Botulinum toxin- A has emerged as a sought after treatment option for muscular TMJ disorders including bruxism and hyperactive muscles of mastication. Botulinum toxin is a natural poisonous by-product of a bacterium. FDA approved, this neurotoxin acts by inhibiting the release of acetylcholine, disabling muscle function at the neuromuscular junction. Botox A is injected into the active target muscle under the guidance of electromyograph. Effects will start to take effect at 2-7 days and can last between 8 and 12 weeks. Systematic reviews and meta analysis compared Botox A to Physiotherapy techniques such as myofascial manipulation and dry needling without clinically significant differences in pain scores. Another review compared pain scores at 6 weeks post Botox or dry needling actually supported dry needling.

There is limited evidence for exercise therapy for bruxism or muscular related jaw pain or following head and neck cancer. Exercise therapy is a non-invasive intervention that in certain populations can reduce the intensity and severity of pain. The Rocabado exercises are 6 exercises that are completed 6 times per day. These exercises aim to improve head and jaw posture.

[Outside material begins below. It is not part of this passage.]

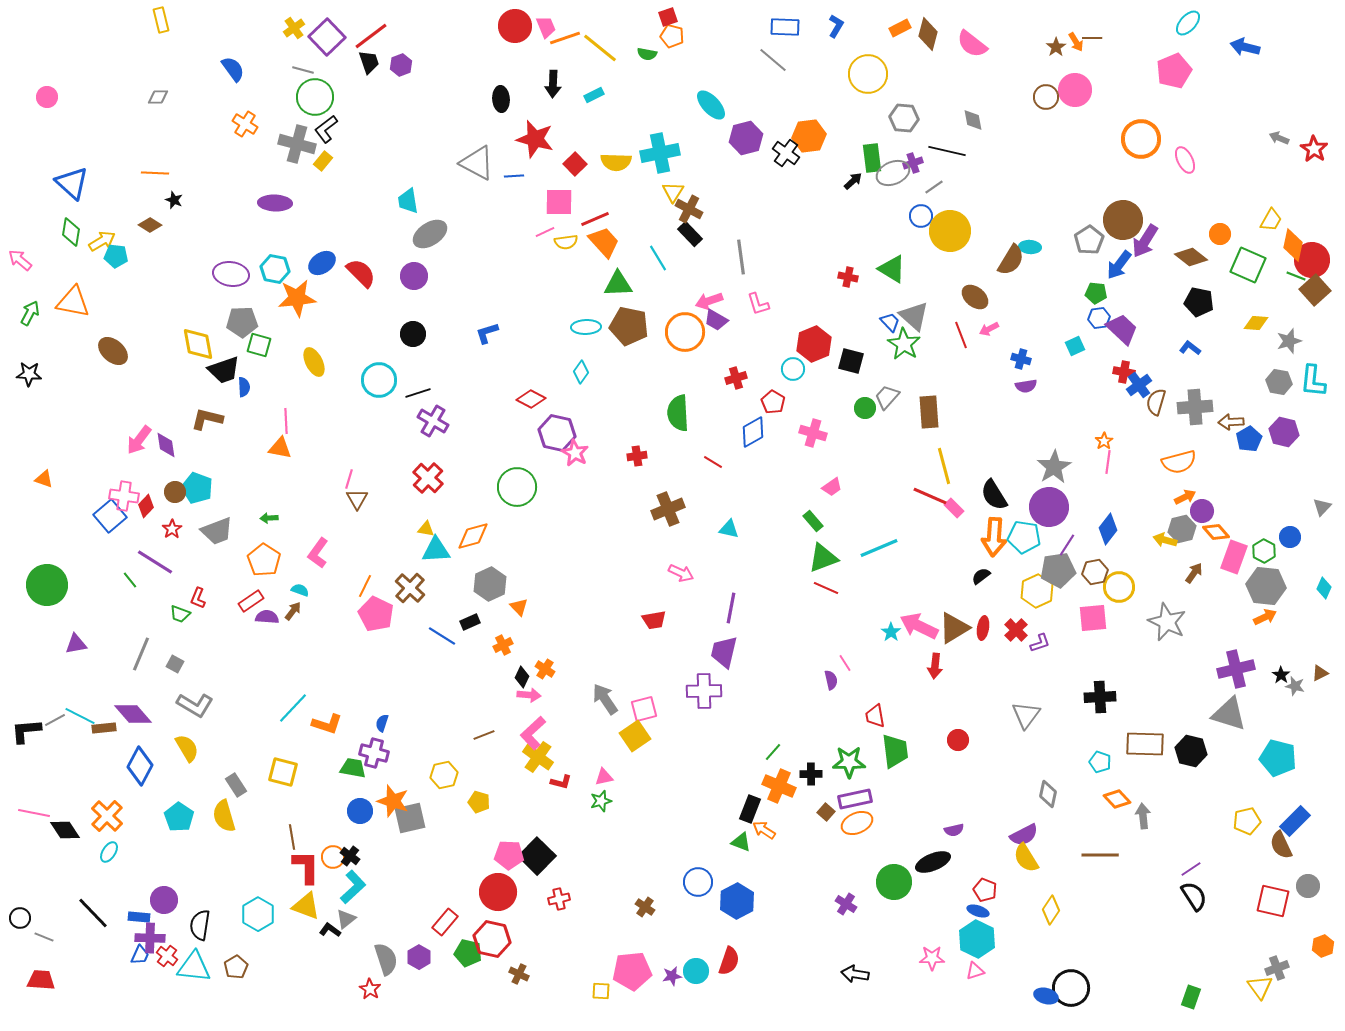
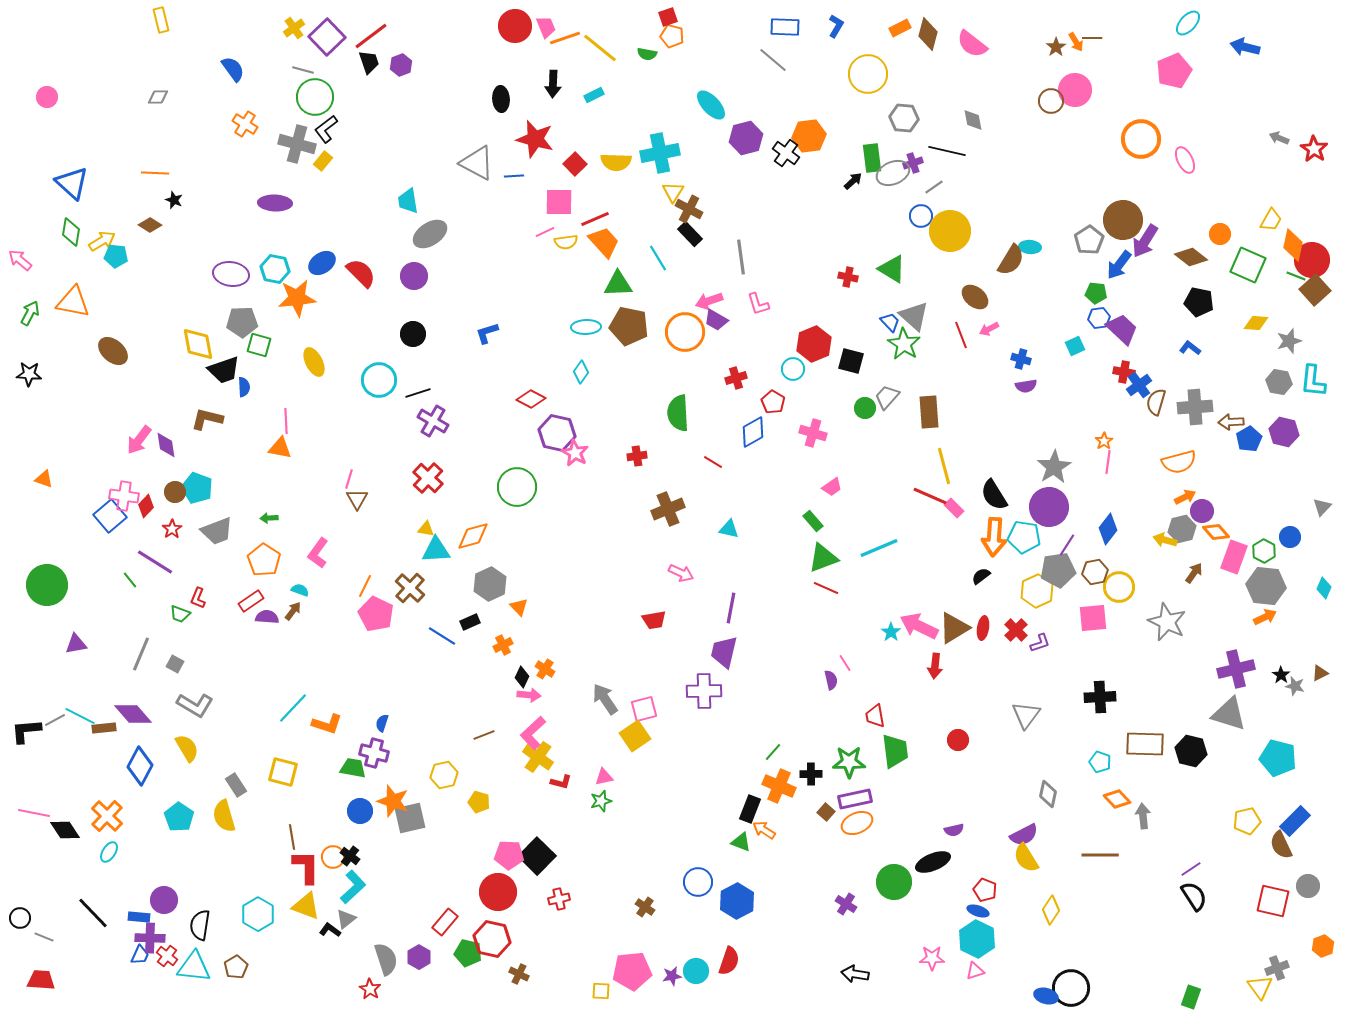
brown circle at (1046, 97): moved 5 px right, 4 px down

Other treatments to consider:

  • Once any acute inflammation has settled, heat can be applied, either a heat pack or a hot damp towel over the area for 10-20 mins.
  • Muscle relaxants may be prescribed by a medical professional if muscle spasm is present or similarly antibiotics may be required if infection is the source of pain and dysfunction.
  • Seek a dental opinion for any tooth aches or cavities that may cause uneven chewing or resting posture of the jaw. Night splints and mouth guards may be able to resolve the issue.
  • Stress management may have a large positive impact on TMJ pain, especially when caused by stress and teeth grinding. Relaxation techniques, meditation, sleeping posture including pillow selection can all be useful.
  • Chewing gum can provide activity for the mouth and strengthen the muscles of mastication. Only do this if recommended by a physio and it’s best to choose sugar free gum to limit tooth decay.
  • If there is any damage to the facial nerve, then it may respond to facial exercises and electrical stimulation
  • Surgery may be indicated if the pain originates from an intra-articular point, or there is a presence of a foreign body.